About the market environment, five conventional indicators are selected, where the degree of financing constraints (negative indicator) is estimated as follows.

Assume that the investment function of firm $i$ is:

y_{i t} = X_{i t} β - μ_{i t} + ϵ_{i t},

(2)

where $y_{i t}$ denotes the investment quantity of firm $i$ in year $t$ , vector $X_{i t}$ denotes the influencing factors of investment, µit measures the degree of financing constraints, and $ϵ_{i t}$ is a stochastic disturbance. Furthermore, $\exp (- μ_{i t})$ is used to measure the convenience degree of enterprise financing and, with stochastic frontier analysis $\exp (- μ_{i t})$ can be estimated (refer to Kumbhakar et al., 2015).

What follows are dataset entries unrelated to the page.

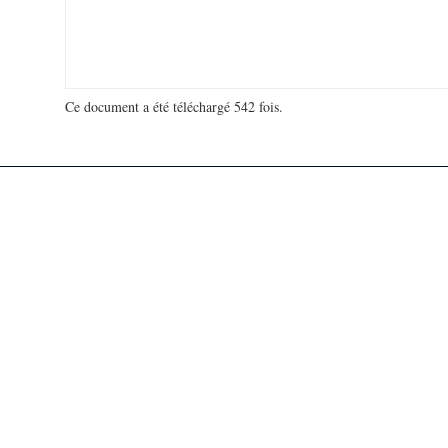
Ce document a été téléchargé 542 fois.
18 933 978 visites - 155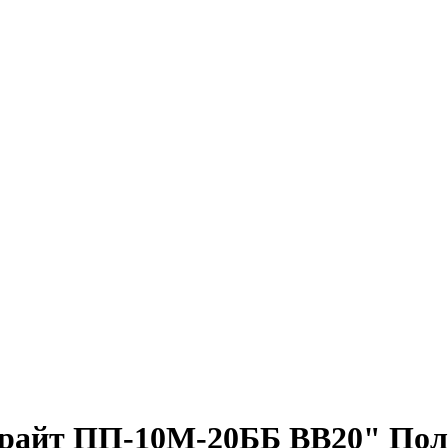
райт ПП-10М-20ББ BB20" Пол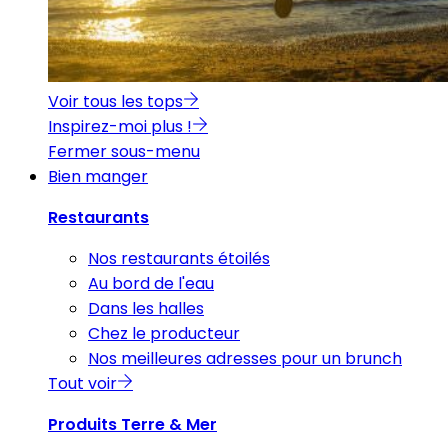
Voir tous les tops
Inspirez-moi plus !
Fermer sous-menu
Bien manger
Restaurants
Nos restaurants étoilés
Au bord de l'eau
Dans les halles
Chez le producteur
Nos meilleures adresses pour un brunch
Tout voir
Produits Terre & Mer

According to location theory, the new economy relies little on natural resources, but pays more attention to the demand-side market environment and the industrial environment. Therefore, the urbanization rate is an important factor when analyzing the new economy development environment. Higher urbanization rates are associated with more concentrated urban populations, where it is the easier to create the environment to foster the new economy. In addition, traditional economic theory considers the degree of freedom of trade and financial development as playing important roles in influencing the urban economy (Sehrawat & Giri, 2016). While the concept of trade freedom has been weakened through the rapid development of economic globalization, this study still takes it into account (but with less weight). About the estimation of trade freedom, we adopt the method developed by Redding and Venables (2004), Head and Mayer (2006), and Au and Henderson (2006).

Development efficiency

Development efficiency includes two secondary indicators: input-output efficiencies and efficiency changes. Efficiency and productivity analysis is an indispensable part of economic analysis; hence, the efficiency of the new economy sectors, which makes a significant contribution to economy-wide productivity (Nordhaus, 2001), should be considered in the index system. Regardless of the size of the new economy, if high-efficiency development cannot be achieved, new economy development is extensive.

This study compares input-output efficiency from two perspectives: labor productivity and total factor productivity (TFP). Labor productivity mainly measures the ability of labor to create output, while TFP measures the ability of all input factors to create output. Due to the lack of micro data, this study can use only the data of the listed new economy enterprises to calculate efficiencies.

TFP measures the input-output efficiency of enterprises, industries, or regions. It is considered as a good measure of technological level (Buera et al., 2011; Deng et al., 2019). At present, there are three kinds of methods to measure TFP: parametric, non-parametric, and semi-parametric methods. Considering robustness, convergence, and accuracy, this study uses the directional distance function of slack-based measure (SBM)—a non-parametric method—to measure TFP; see Deng et al. (2019) for details.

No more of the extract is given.